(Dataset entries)
####

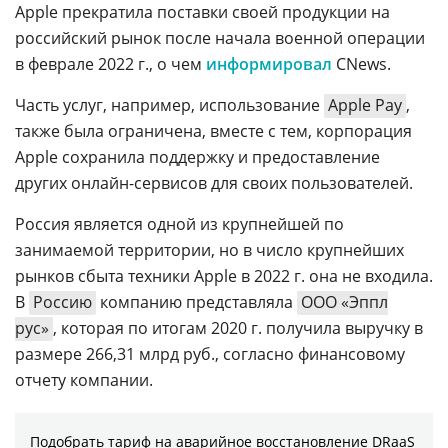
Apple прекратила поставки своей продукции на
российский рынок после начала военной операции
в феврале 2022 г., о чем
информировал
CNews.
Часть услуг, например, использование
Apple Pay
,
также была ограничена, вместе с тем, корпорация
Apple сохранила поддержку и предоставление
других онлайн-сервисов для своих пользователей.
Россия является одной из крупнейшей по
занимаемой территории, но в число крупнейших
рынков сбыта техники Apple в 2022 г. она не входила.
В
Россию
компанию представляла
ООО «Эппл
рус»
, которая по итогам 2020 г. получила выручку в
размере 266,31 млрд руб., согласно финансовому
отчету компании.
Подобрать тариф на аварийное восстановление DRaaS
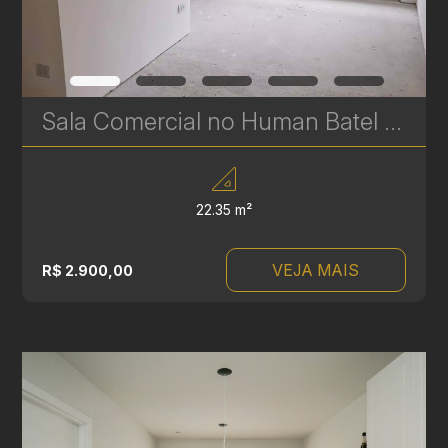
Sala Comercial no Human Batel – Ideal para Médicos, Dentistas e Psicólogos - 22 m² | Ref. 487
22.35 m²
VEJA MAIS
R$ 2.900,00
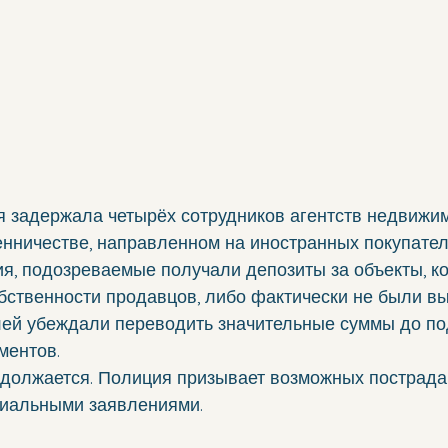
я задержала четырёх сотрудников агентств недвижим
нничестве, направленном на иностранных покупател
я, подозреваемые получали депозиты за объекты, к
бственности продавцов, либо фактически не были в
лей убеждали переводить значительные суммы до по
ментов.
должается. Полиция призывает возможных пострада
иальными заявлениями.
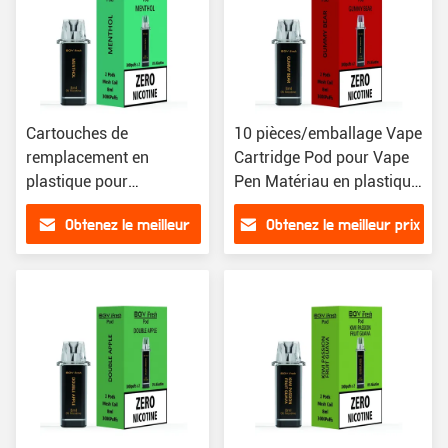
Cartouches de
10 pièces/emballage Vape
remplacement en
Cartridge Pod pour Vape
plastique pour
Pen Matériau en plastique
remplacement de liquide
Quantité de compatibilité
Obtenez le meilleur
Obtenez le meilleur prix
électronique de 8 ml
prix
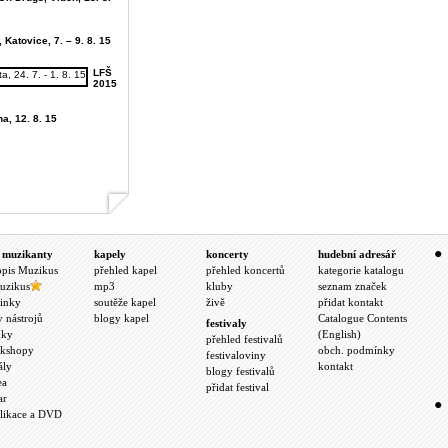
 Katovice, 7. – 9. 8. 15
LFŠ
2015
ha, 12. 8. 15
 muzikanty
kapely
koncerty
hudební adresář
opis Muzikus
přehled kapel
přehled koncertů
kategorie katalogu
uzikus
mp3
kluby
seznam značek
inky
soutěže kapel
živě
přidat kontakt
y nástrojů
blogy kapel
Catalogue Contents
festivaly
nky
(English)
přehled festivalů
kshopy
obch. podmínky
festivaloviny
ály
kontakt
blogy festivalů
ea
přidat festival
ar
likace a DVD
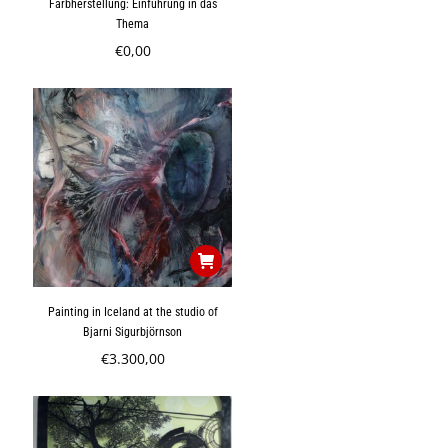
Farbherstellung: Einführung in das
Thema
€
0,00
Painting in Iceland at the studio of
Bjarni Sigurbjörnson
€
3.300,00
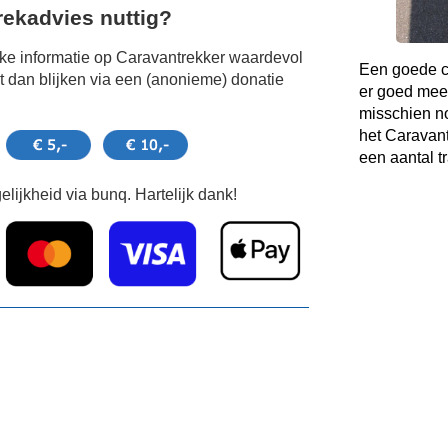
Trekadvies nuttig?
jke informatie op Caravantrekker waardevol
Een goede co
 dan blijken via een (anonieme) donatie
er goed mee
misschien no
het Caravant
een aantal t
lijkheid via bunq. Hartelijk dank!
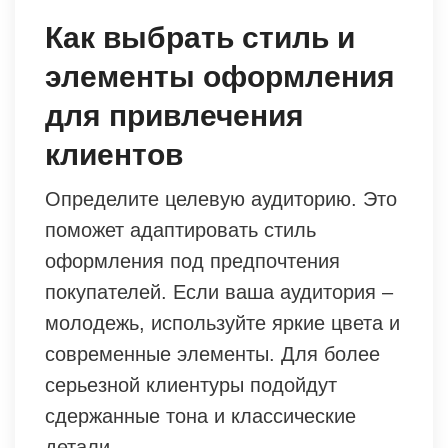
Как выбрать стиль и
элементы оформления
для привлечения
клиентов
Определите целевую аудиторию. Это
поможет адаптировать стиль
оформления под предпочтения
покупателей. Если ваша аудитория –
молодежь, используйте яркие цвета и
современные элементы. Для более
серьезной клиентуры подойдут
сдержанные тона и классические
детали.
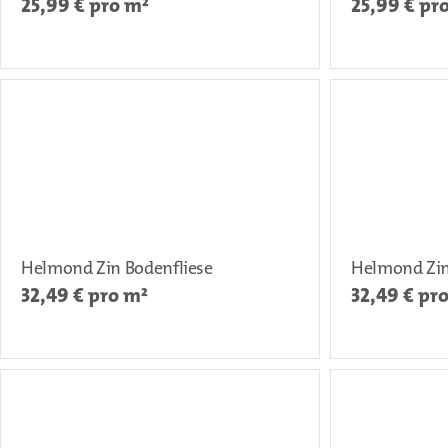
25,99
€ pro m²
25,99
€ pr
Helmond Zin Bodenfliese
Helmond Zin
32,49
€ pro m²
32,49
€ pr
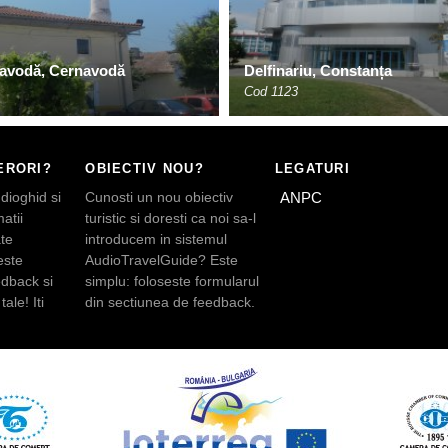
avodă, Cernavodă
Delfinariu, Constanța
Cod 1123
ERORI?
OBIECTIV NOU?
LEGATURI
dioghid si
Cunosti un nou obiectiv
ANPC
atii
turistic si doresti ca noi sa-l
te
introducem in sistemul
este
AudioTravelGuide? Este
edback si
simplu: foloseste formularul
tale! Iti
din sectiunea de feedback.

####

### What this task involves
All lines after and including the one with "современные элементы. Для более", through the end of the entries above, should be output exactly and by themselves. The pictures are to be left out.

### Solution for this exercise
современные элементы. Для более
серьезной клиентуры подойдут
сдержанные тона и классические
детали.
25,99
€ pro m²
25,99
€ pr
Helmond Zin Bodenfliese
Helmond Zin
32,49
€ pro m²
32,49
€ pr
avodă, Cernavodă
Delfinariu, Constanța
Cod 1123
ERORI?
OBIECTIV NOU?
LEGATURI
dioghid si
Cunosti un nou obiectiv
ANPC
atii
turistic si doresti ca noi sa-l
te
introducem in sistemul
este
AudioTravelGuide? Este
edback si
simplu: foloseste formularul
tale! Iti
din sectiunea de feedback.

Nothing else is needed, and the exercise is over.